__Assignment__: Please transcribe the data exactly as shown, skipping the images.

##########

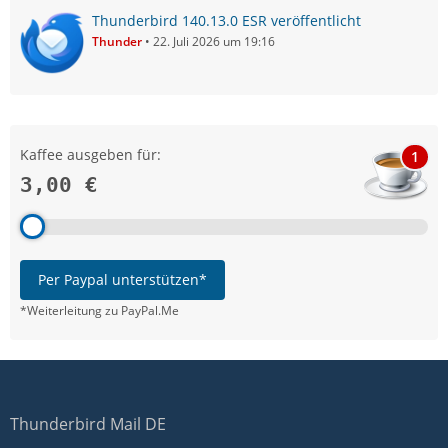
Thunderbird 140.13.0 ESR veröffentlicht
Thunder
22. Juli 2026 um 19:16
Kaffee ausgeben für:
1
3,00 €
Per Paypal unterstützen*
*Weiterleitung zu PayPal.Me
Thunderbird Mail DE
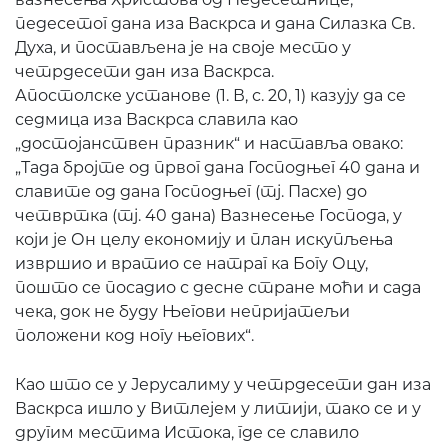
педесетог дана иза Васкрса и дана Силазка Св.
Духа, и постављена је на своје место у
четрдесети дан иза Васкрса.
Апостолске установе (1. В, с. 20, 1) казују да се
седмица иза Васкрса славила као
„достојанствен празник“ и наставља овако:
„Тада бројте од првог дана Господњег 40 дана и
славите од дана Господњег (тј. Пасхе) до
четвртка (тј. 40 дана) Вазнесење Господа, у
који је Он целу економију и план искупљења
извршио и вратио се натраг ка Богу Оцу,
пошто се посадио с десне стране моћи и сада
чека, док не буду Његови непријатељи
положени код ногу његових“.
Као што се у Јерусалиму у четрдесети дан иза
Васкрса ишло у Витлејем у литији, тако се и у
другим местима Истока, где се славило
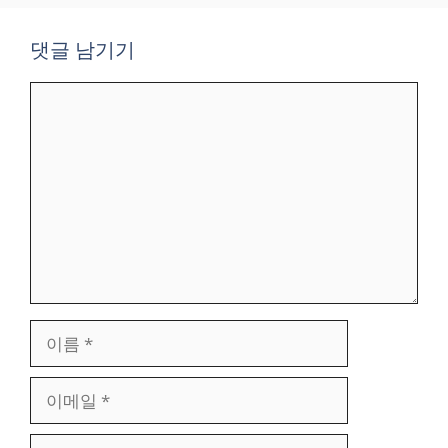
댓글 남기기
댓
글
이
름
이
메
일
웹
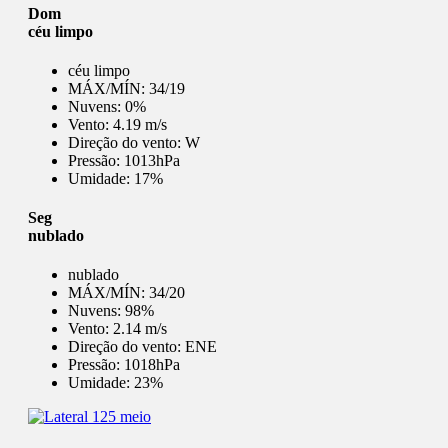
Dom
céu limpo
céu limpo
MÁX/MÍN:
34/19
Nuvens:
0%
Vento:
4.19 m/s
Direção do vento:
W
Pressão:
1013hPa
Umidade:
17%
Seg
nublado
nublado
MÁX/MÍN:
34/20
Nuvens:
98%
Vento:
2.14 m/s
Direção do vento:
ENE
Pressão:
1018hPa
Umidade:
23%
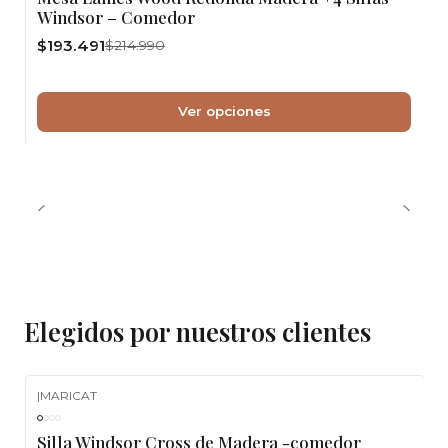
Windsor – Comedor
$193.491
$214.990
Ver opciones
Elegidos por nuestros clientes
|
MARICAT
-10%
OFF
Silla Windsor Cross de Madera -comedor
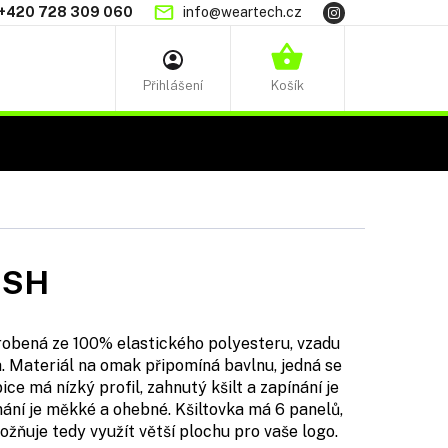
+420 728 309 060
info@weartech.cz
NÁKUPNÍ
KOŠÍK
ESH
robená ze 100% elastického polyesteru, vzadu
a. Materiál na omak připomíná bavlnu, jedná se
ce má nízký profil, zahnutý kšilt a zapínání je
ní je měkké a ohebné. Kšiltovka má 6 panelů,
možňuje tedy využít větší plochu pro vaše logo.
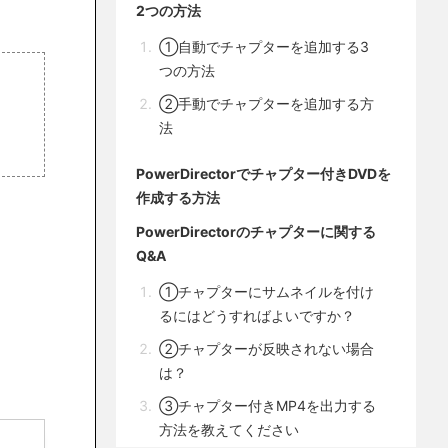
2つの方法
①自動でチャプターを追加する3
つの方法
②手動でチャプターを追加する方
法
PowerDirectorでチャプター付きDVDを
作成する方法
PowerDirectorのチャプターに関する
Q&A
①チャプターにサムネイルを付け
るにはどうすればよいですか？
②チャプターが反映されない場合
は？
③チャプター付きMP4を出力する
方法を教えてください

##########

__Reply to the task__:
Thunderbird 140.13.0 ESR veröffentlicht
Thunder
22. Juli 2026 um 19:16
Kaffee ausgeben für:
1
3,00 €
Per Paypal unterstützen*
*Weiterleitung zu PayPal.Me
Thunderbird Mail DE
педесетог дана иза Васкрса и дана Силазка Св.
Духа, и постављена је на своје место у
четрдесети дан иза Васкрса.
Апостолске установе (1. В, с. 20, 1) казују да се
седмица иза Васкрса славила као
„достојанствен празник“ и наставља овако:
„Тада бројте од првог дана Господњег 40 дана и
славите од дана Господњег (тј. Пасхе) до
четвртка (тј. 40 дана) Вазнесење Господа, у
који је Он целу економију и план искупљења
извршио и вратио се натраг ка Богу Оцу,
пошто се посадио с десне стране моћи и сада
чека, док не буду Његови непријатељи
положени код ногу његових“.
Као што се у Јерусалиму у четрдесети дан иза
Васкрса ишло у Витлејем у литији, тако се и у
другим местима Истока, где се славило
댓글 남기기
댓
글
이
름
이
메
일
웹
Dom
céu limpo
céu limpo
MÁX/MÍN:
34/19
Nuvens:
0%
Vento:
4.19 m/s
Direção do vento:
W
Pressão:
1013hPa
Umidade:
17%
Seg
nublado
nublado
MÁX/MÍN:
34/20
Nuvens:
98%
Vento:
2.14 m/s
Direção do vento:
ENE
Pressão:
1018hPa
Umidade:
23%
Windsor – Comedor
$193.491
$214.990
Ver opciones
Elegidos por nuestros clientes
|
MARICAT
-10%
OFF
Silla Windsor Cross de Madera -comedor
+420 728 309 060
info@weartech.cz
NÁKUPNÍ
KOŠÍK
ESH
robená ze 100% elastického polyesteru, vzadu
a. Materiál na omak připomíná bavlnu, jedná se
ce má nízký profil, zahnutý kšilt a zapínání je
ní je měkké a ohebné. Kšiltovka má 6 panelů,
možňuje tedy využít větší plochu pro vaše logo.
2つの方法
①自動でチャプターを追加する3
つの方法
②手動でチャプターを追加する方
法
PowerDirectorでチャプター付きDVDを
作成する方法
PowerDirectorのチャプターに関する
Q&A
①チャプターにサムネイルを付け
るにはどうすればよいですか？
②チャプターが反映されない場合
は？
③チャプター付きMP4を出力する
方法を教えてください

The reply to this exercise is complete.